Há, em comum também, a perseguição. Enquanto a umbanda e o candomblé sãos as religiões mais atacadas na internet e fora dela, o Brasil é líder mundial em assassinatos de pessoas trans. Mas, ainda assim, não é todo terreiro que aceita bem pessoas trans.
Luyza Nogueira, de 23 anos, hoje é sacerdotisa do Terreiro Inzo Ofadeomin, onde é conhecida como Mametu Ofadeomin, a Travesti Preta. Lá, proporciona tratamento acolhedor e humano para pessoas trans e travestis que, assim como ela, já sofreram preconceito dentro da religião.
A construção da identidade de uma pessoa trans é completamente diferente para cada um. Para Luyza, a religião ajudou – e muito – na construção de sua identidade travesti. Mas em um primeiro momento não foi de forma positiva.
Dogmas acerca de aspectos travestis no corpo físico impossibilitaram sua vivência em outro terreiro. O uso de nome morto e negação de sua verdadeira identidade são traumas frequentes na vida da população trans, mas que afetaram também a espiritualidade de Luyza.
“Muitas acreditam que ‘ou você nasce homem ou nasce mulher’ e, afirmam ainda, que o Orixá só reconhece isso”, diz Luyza. Em sua visão, no entanto, o candomblé é um culto a tudo que é natural, uma celebração às forças da natureza e as expressões de gênero e sexualidade nascem com a pessoas de forma natural. “Se algo nasceu em mim é perfeito, é isso que a espiritualidade me ensina”.
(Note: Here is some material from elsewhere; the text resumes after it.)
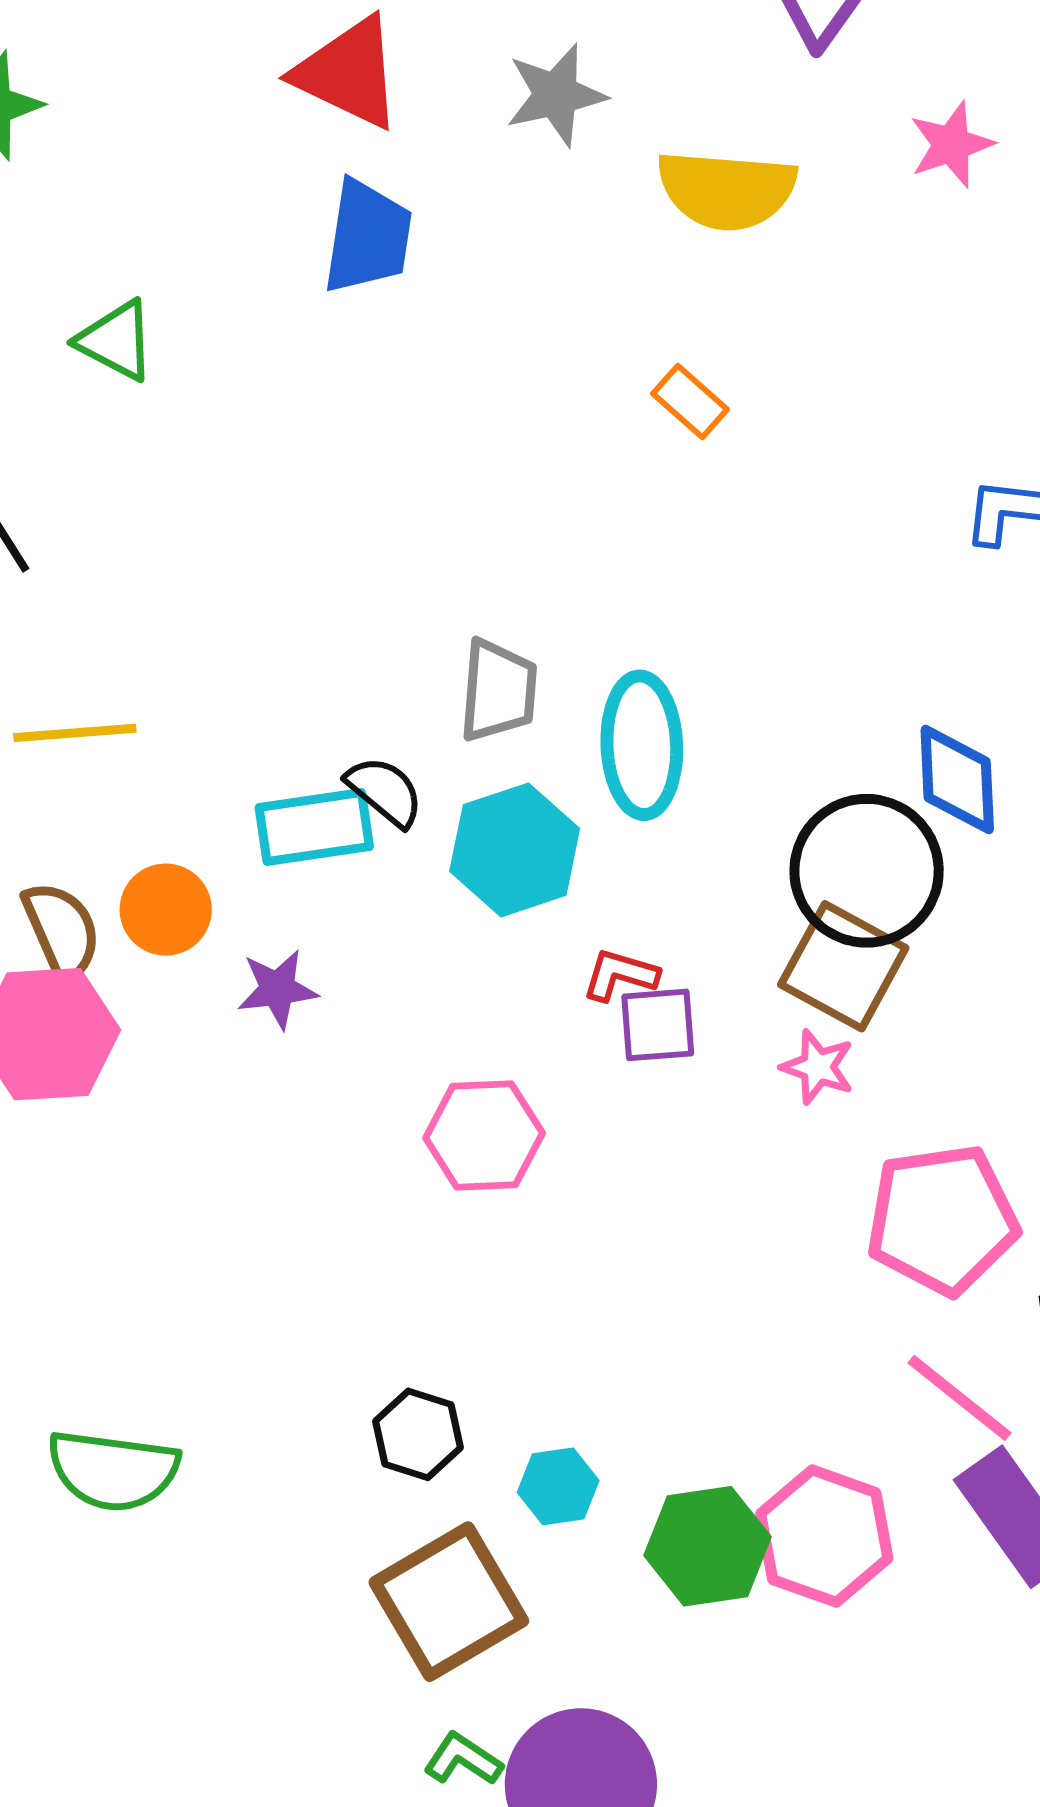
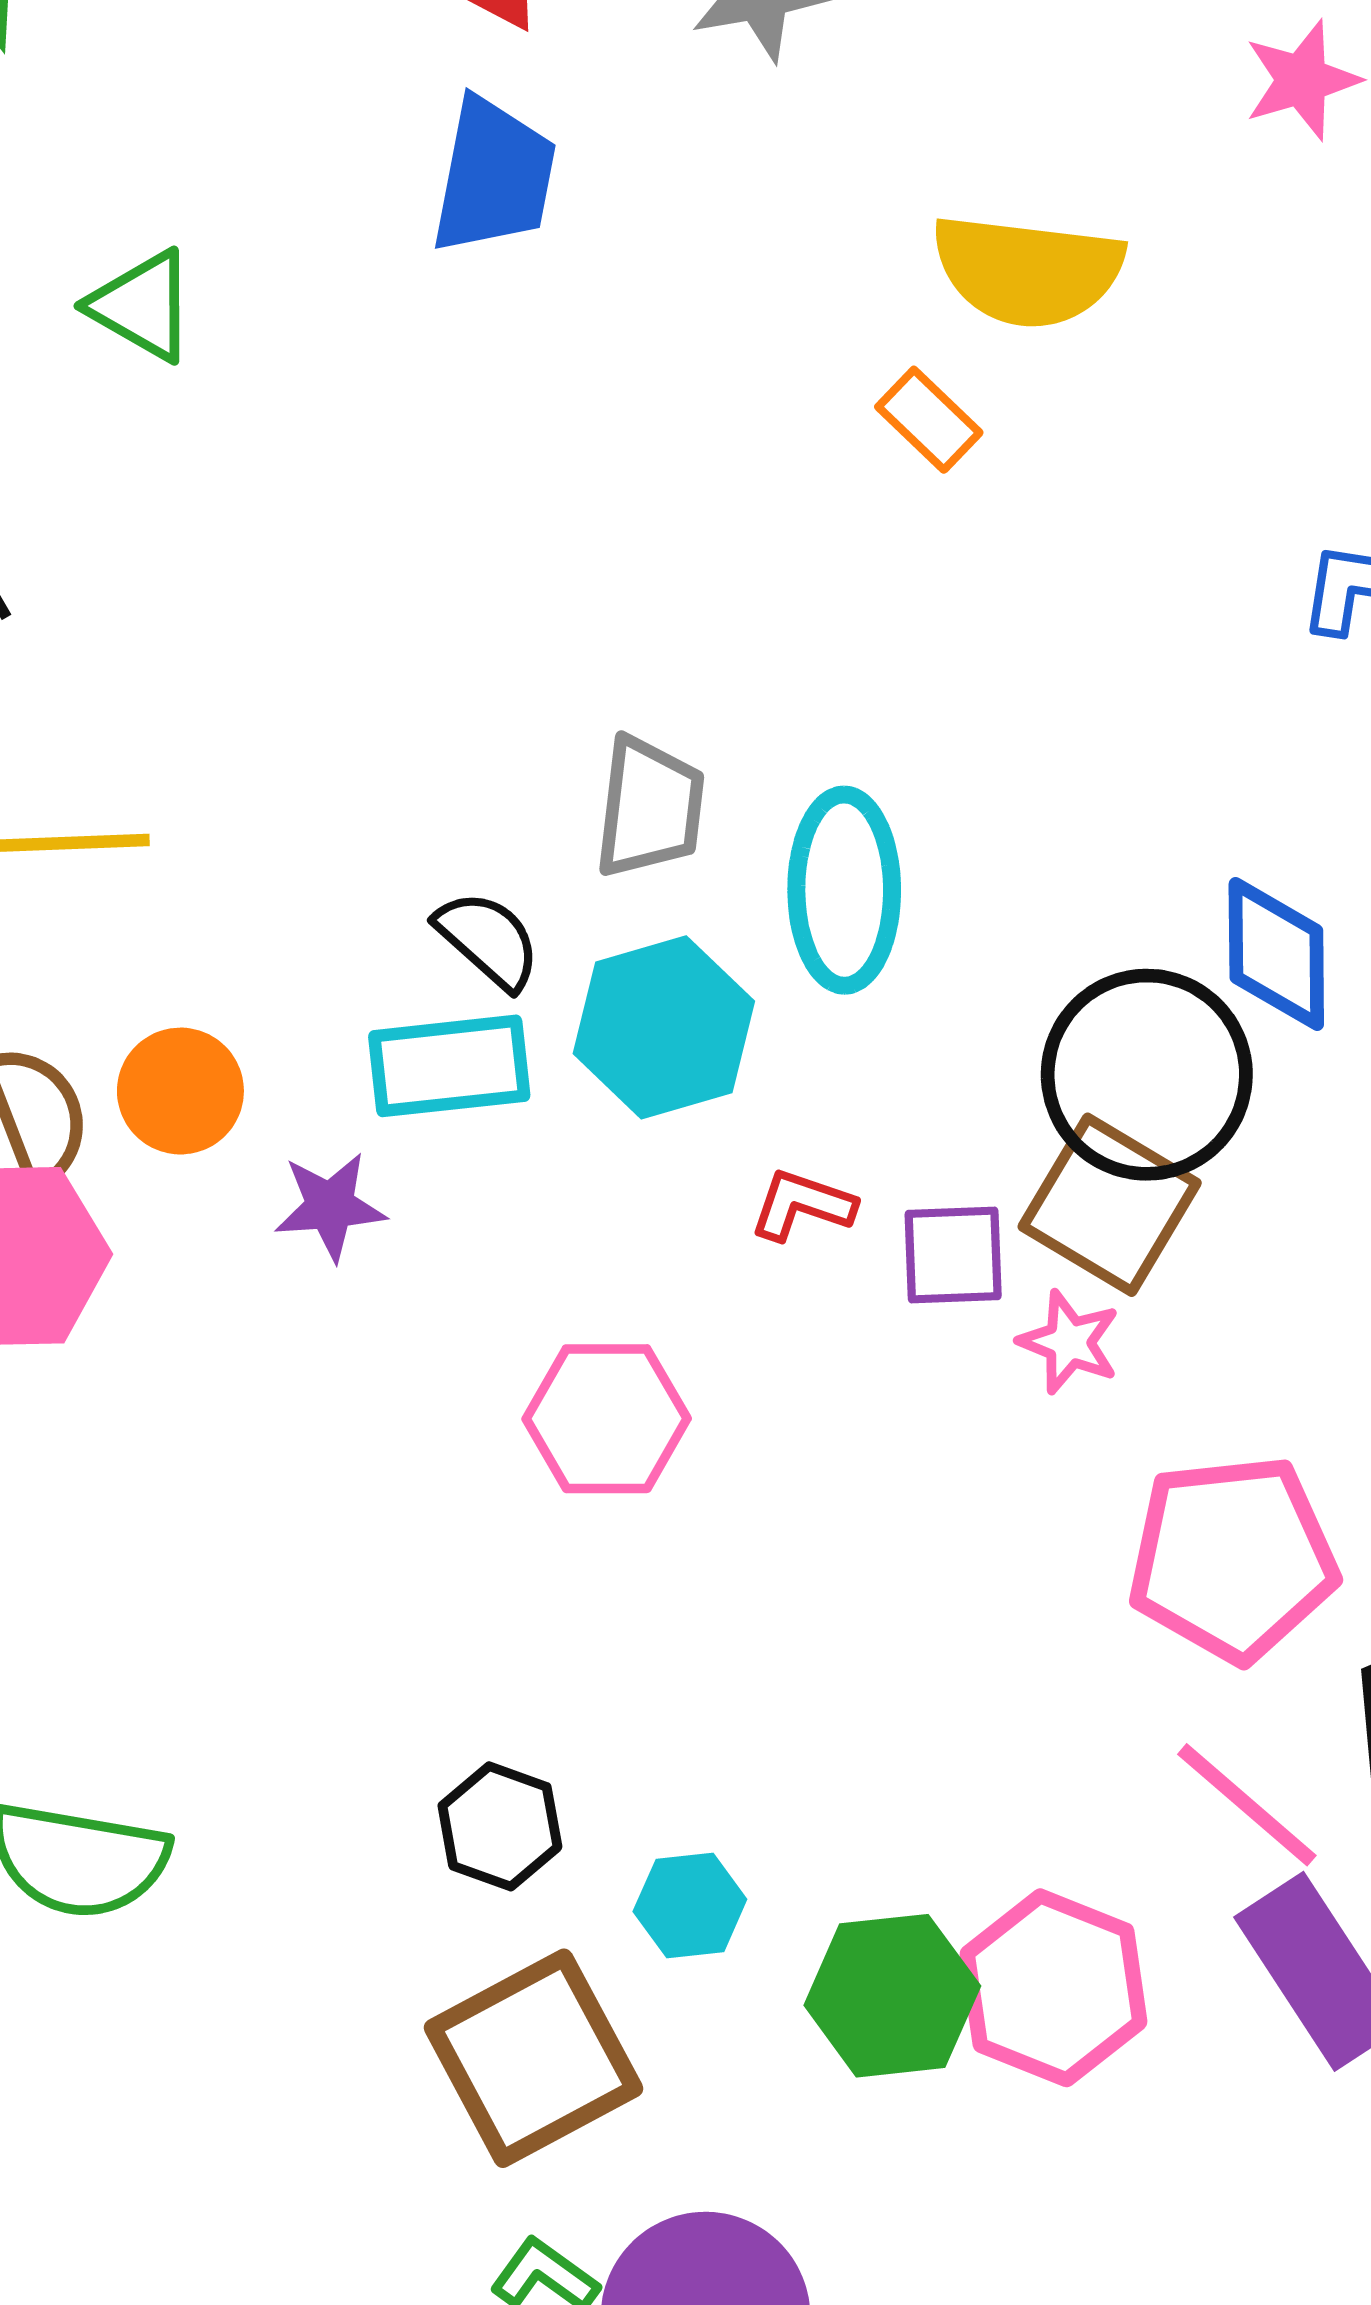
yellow semicircle: (727, 190) -> (1028, 270), moved
cyan rectangle: (314, 827) -> (449, 1066), moved
purple square: (658, 1025) -> (953, 1255), moved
História semelhante aconteceu com Yohan Cardoso, 25, um homem trans, que nasceu e foi criado em terreiros de umbanda do Rio de Janeiro. “Cresci no colo de Preto Velho”', conta.
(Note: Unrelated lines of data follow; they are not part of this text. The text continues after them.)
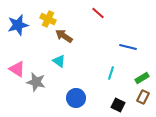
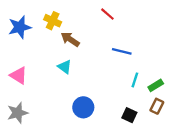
blue line: (128, 47) -> (122, 51), moved
cyan line: (111, 73) -> (135, 80), moved
gray star: (36, 82) -> (17, 113), moved, turned -30

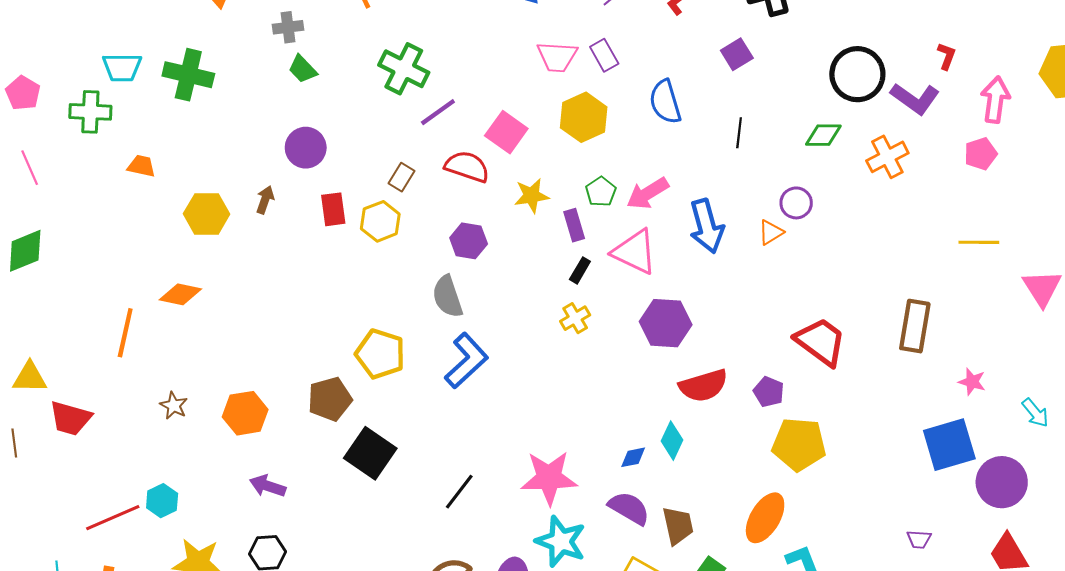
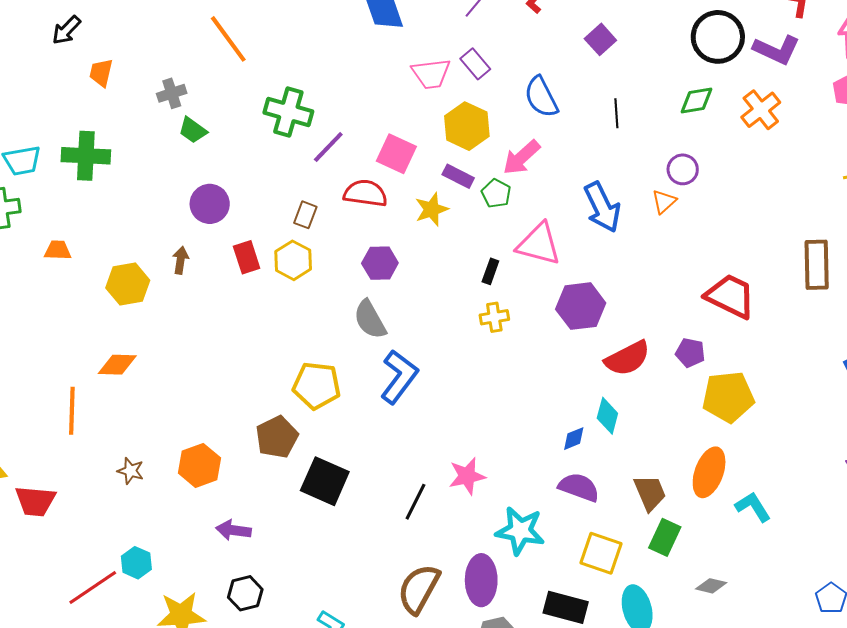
pink arrow: (648, 193) -> (522, 157), moved
purple rectangle: (574, 225) -> (458, 176), moved, turned -36
yellow cross: (575, 318) -> (494, 317), turned 32
pink star: (549, 478) -> (467, 476), moved, size x0.7
brown trapezoid: (678, 526) -> (650, 493), moved

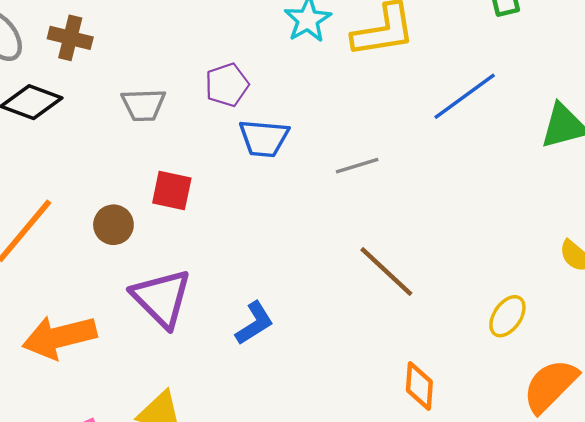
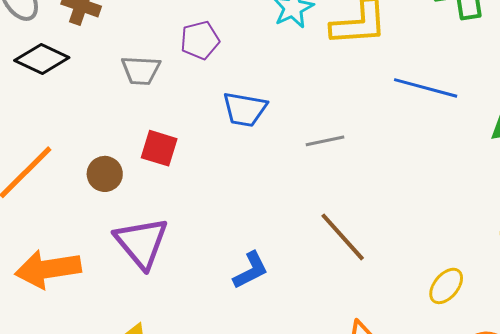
purple pentagon: (227, 85) -> (200, 40), moved
blue line: (465, 96) -> (426, 88), turned 46
blue L-shape: (254, 323) -> (251, 270), moved

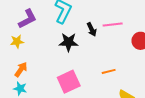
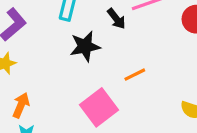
orange line: (109, 71) -> (135, 75), moved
Yohan é o pai de santo Babá Yohan Ti Odé. Ele viu que a umbanda ajudou a lidar com a sua disforia de gênero – insatisfação com o corpo, que pode causar depressão entre diversas outras questões de saúde mental em muitos grupos, entre eles o de pessoas trans.
A umbanda e suas entidades mostraram para Yohan outro olhar sobre seu corpo. “Não existem corpos perfeitos", diz o pai de santo que também saiu de um terreiro por ter sua identidade de gênero negada.
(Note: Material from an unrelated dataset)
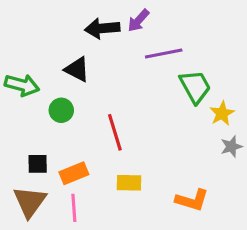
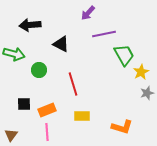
black arrow: (102, 28) -> (30, 25), moved
black triangle: (77, 69) -> (61, 44), moved
brown triangle: (30, 202) -> (11, 135), moved, size x0.6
Luyza e Yohan encontraram um terreiro, cada um em seu estado, onde tiveram espaço para serem quem realmente são e se tornarem lideranças religiosas representando mães e pais de santo trans.
A dedicação de uma Mãe e um Pai de Santo
O processo para (os mais novos nos terreiros) se tornar pai ou mãe de santo é demorado e pode durar mais de sete anos. E nem todos têm a vocação para tal serviço, já que a dedicação para cuidar de pessoas e da comunidade que cerca o terreiro não é fácil.
A dedicação de Yohan ao trabalho espiritual é total. Foi na umbanda e nos jogos de cartas e búzios que ele encontrou uma forma de se sustentar e conseguir se dedicar aos cuidados com os filhos.
O fato de ser um homem trans também impossibilitou Yohan de conseguir outros trabalhos, uma realidade entre muitas pessoas trans que estão no trabalho informal, logo a religião também foi a ajuda que ele precisava financeiramente.
Nova forma de cuidar
Luyza tem em seu terreiro na zona leste de São Paulo, um projeto chamado Dandara’s, que visa criar oportunidades para a proteção, qualidade de vida, saúde, cultura e educação com ações voltadas às mulheres e homens trans, travestis e mulheres cisgêneras pretas e periféricas.
“A minha estratégia no projeto Dandara´s é justamente reunir, ouvir e agir em benefício dessas pessoas e suas realidades”, conta Luyza. Segundo ela, a manifestação de uma pessoa trans ou não binária é espiritual e sagrada – daí a necessidade de ser pautada dentro dos espaços religiosos.